Raising singleton pups is different from puppies with litter mates. The puppy who doesn't grow up with siblings will miss out on some important life lesson like bite inhibition and dog/dog communication. He will be way more humanized than most puppies and may be prone to seperation anxiety where his people are concerned. Only puppies, a lot like only children (that me LOL), also tend to be pushy and bossy towards people. They didnt ever have any compeition for food, or toys or anything in those first few weeks of life and so they don't understand when something is denied to them. It's more work to raise an only puppy and they aren't for everybody.

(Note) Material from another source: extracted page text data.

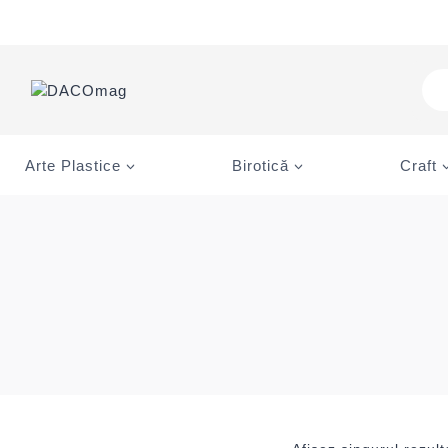
Skip
to
content
Pro
sea
Arte Plastice
Birotică
Craft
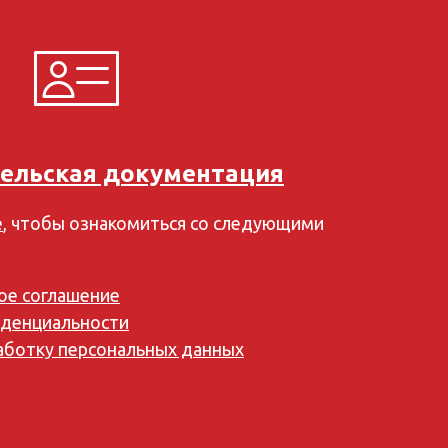
ельская документация
е
, чтобы ознакомиться со следующими
ое соглашение
денциальности
работку персональных данных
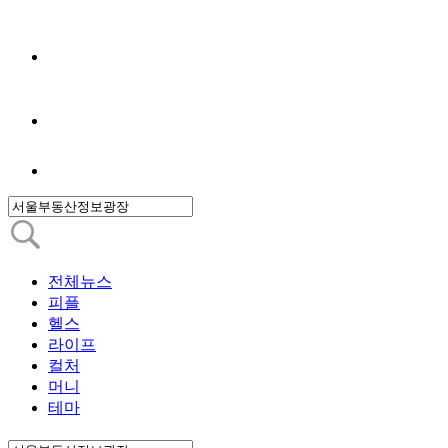
전체뉴스
피플
헬스
라이프
컬처
머니
테마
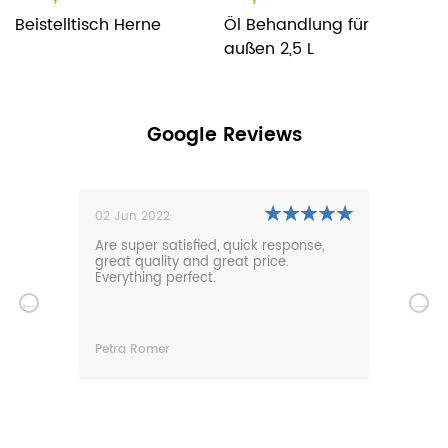
Beistelltisch Herne
Öl Behandlung für
G
außen 2,5 L
E
Google Reviews
02 Jun 2022
01 N
0m
Are super satisfied, quick response,
Our 
den.
great quality and great price.
comf
hat
Everything perfect.
gard
serv
wir
n
Petra Romer
Chri
n.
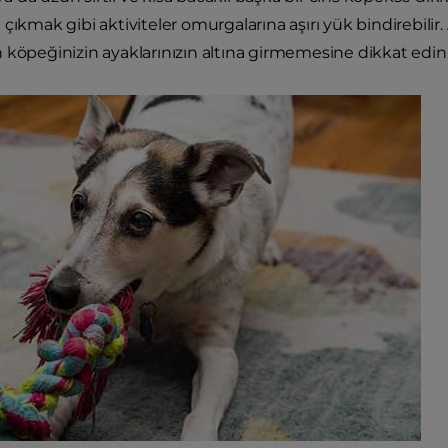
çıkmak gibi aktiviteler omurgalarına aşırı yük bindirebilir. 
 köpeğinizin ayaklarınızın altına girmemesine dikkat edin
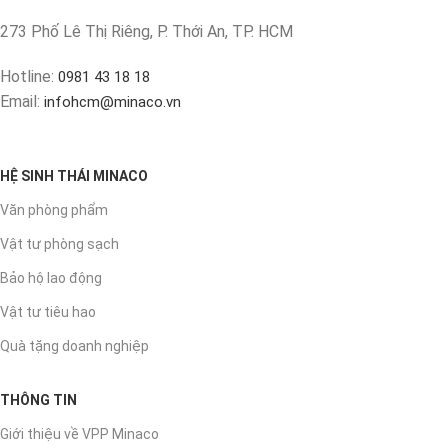
273 Phố Lê Thị Riêng, P. Thới An, TP. HCM
Hotline:
0981 43 18 18
Email:
infohcm@minaco.vn
HỆ SINH THÁI MINACO
Văn phòng phẩm
Vật tư phòng sạch
Bảo hộ lao động
Vật tư tiêu hao
Quà tặng doanh nghiệp
THÔNG TIN
Giới thiệu về VPP Minaco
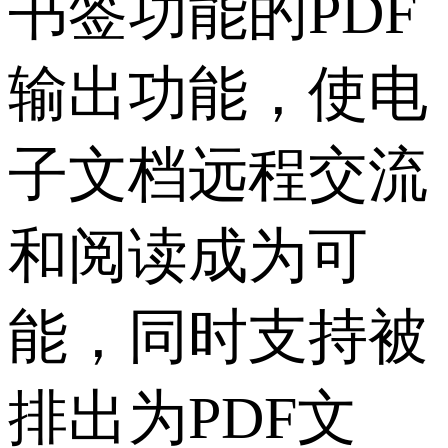
书签功能的PDF
输出功能，使电
子文档远程交流
和阅读成为可
能，同时支持被
排出为PDF文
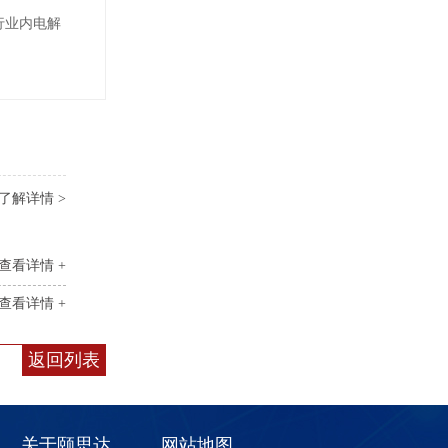
行业内电解
了解详情 >
查看详情 +
查看详情 +
返回列表
关于颐思达
网站地图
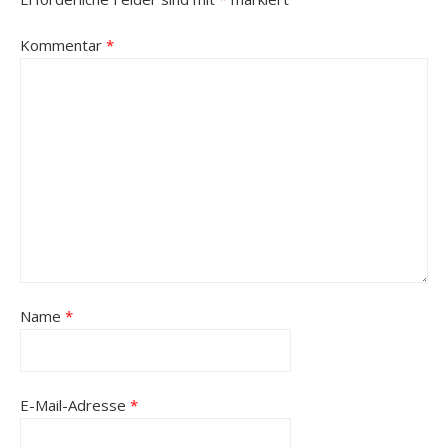
Kommentar
*
Name
*
E-Mail-Adresse
*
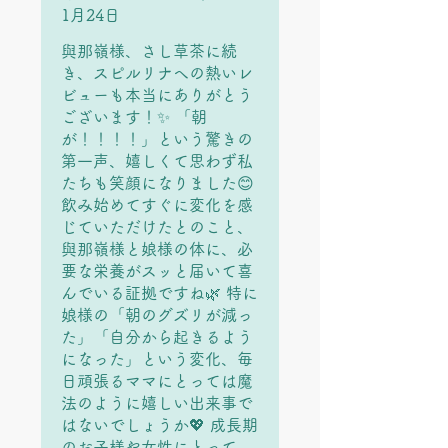
1月24日
與那嶺様、さし草茶に続
き、スピルリナへの熱いレ
ビューも本当にありがとう
ございます！✨ 「朝
が！！！！」という驚きの
第一声、嬉しくて思わず私
たちも笑顔になりました😊
飲み始めてすぐに変化を感
じていただけたとのこと、
與那嶺様と娘様の体に、必
要な栄養がスッと届いて喜
んでいる証拠ですね🌿 特に
娘様の「朝のグズリが減っ
た」「自分から起きるよう
になった」という変化、毎
日頑張るママにとっては魔
法のように嬉しい出来事で
はないでしょうか💖 成長期
のお子様や女性にとって、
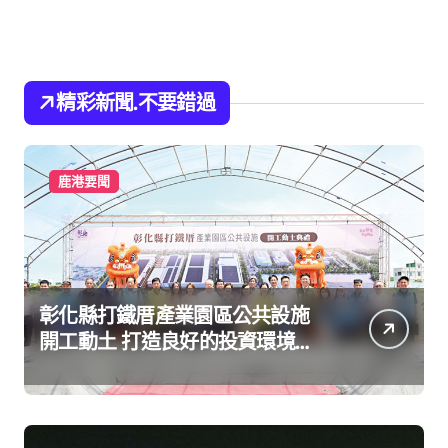
精彩新聞.不要錯過
鹿港要聞
彰化縣打鐵厝產業園區公共設施
開工動土 打造良好的投資環境讓
產業持續升級進步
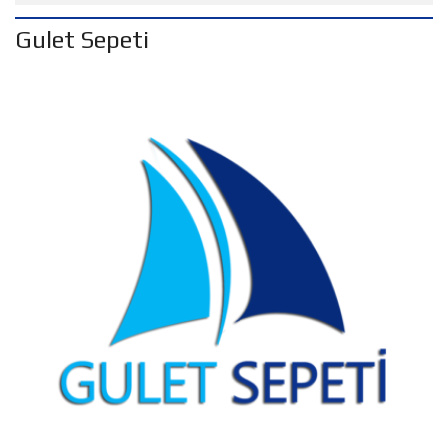
Gulet Sepeti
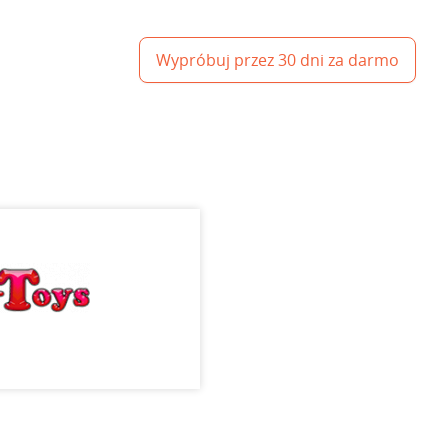
Wypróbuj przez 30 dni za darmo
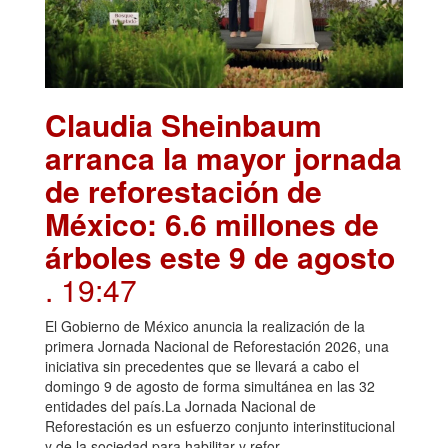
Claudia Sheinbaum
arranca la mayor jornada
de reforestación de
México: 6.6 millones de
árboles este 9 de agosto
. 19:47
El Gobierno de México anuncia la realización de la
primera Jornada Nacional de Reforestación 2026, una
iniciativa sin precedentes que se llevará a cabo el
domingo 9 de agosto de forma simultánea en las 32
entidades del país.La Jornada Nacional de
Reforestación es un esfuerzo conjunto interinstitucional
y de la sociedad para habilitar y refor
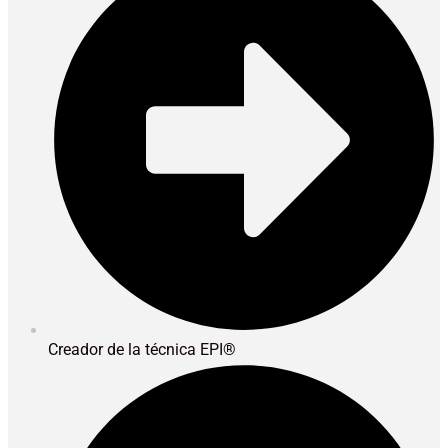
Creador de la técnica EPI®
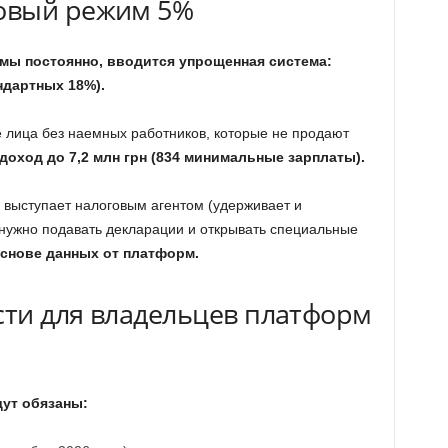
овый режим 5%
рмы постоянно, вводится упрощенная система:
ндартных 18%).
е лица без наемных работников, которые не продают
доход до 7,2 млн грн (834 минимальные зарплаты).
выступает налоговым агентом (удерживает и
 нужно подавать декларации и открывать специальные
основе данных от платформ.
ти для владельцев платформ
ут обязаны:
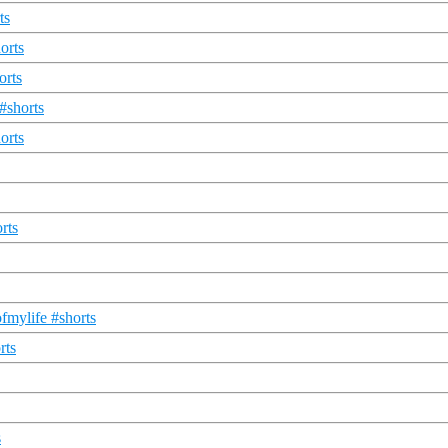
ts
orts
orts
#shorts
orts
rts
fmylife #shorts
rts
s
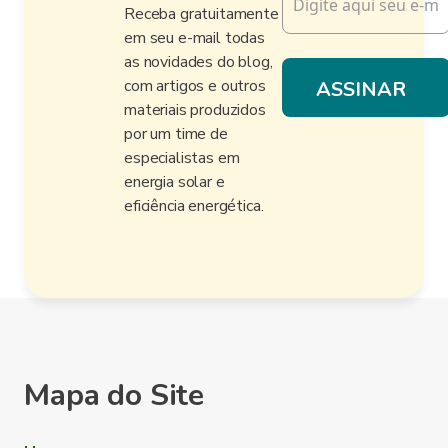
Receba gratuitamente
em seu e-mail todas
as novidades do blog,
com artigos e outros
materiais produzidos
por um time de
especialistas em
energia solar e
eficiência energética.
Mapa do Site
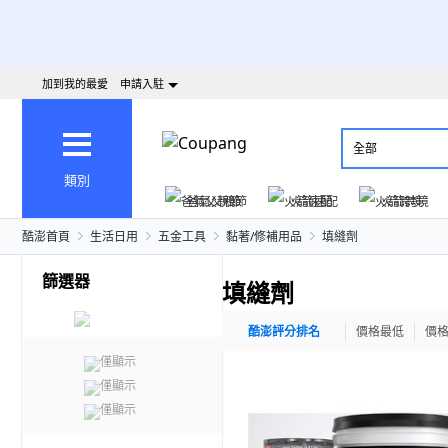
加到我的最愛
申請入駐
全部
類別
爸氣父親節
火箭速配
火箭跨境
酷澎首頁
生活日用
五金工具
黏著/修補用品
填縫劑
篩選器
填縫劑
酷澎評分排名
價格最低
價
僅顯示
僅顯示
僅顯示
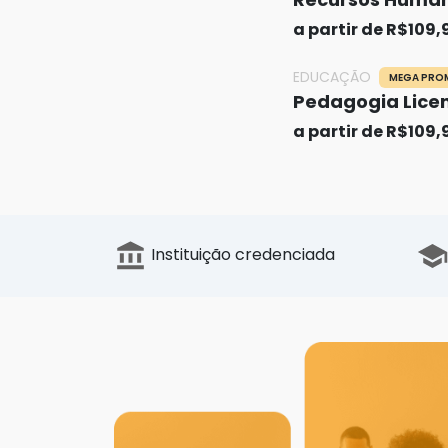
a partir de R$109,
EDUCAÇÃO
MEGA PR
Pedagogia Licen
a partir de R$109,
Instituição credenciada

All that said, it ISN'T difficult to have such a puppy, just more work. You have to do double time with things like socialization, seperations, communication. Have younger children will make teaching bite inhibition all the more important. Really, like I said, it isn't all that difficult

You just have a couple of extra steps to take and there are no short cuts really. On the bright side the puppy will already wat to be part of a human family because other than it's mother people may be all he/she knows. Thats always a plus so long as the human family teaches the puppy very early on that it is also OK and Normal to be left on their own for short periods of time.
I've raised several single puppies, made a bit of a specialty out of it. Mr. Wonderful is the third such puppy to grow up in my home in the last. It's pretty common for tibetan spaniels to only have one puppy or one surviving puppy. Howie was the first and he is almost 9... so far so good. Wonder had brothers so maybe she doesn't count. She was to sick as a baby to spend much time with the litter, she was pretty much hand raised. YES she has seperation issues because I was a bad mommy and didn't do my job right. We've also had two others including Mr. Wonderful now.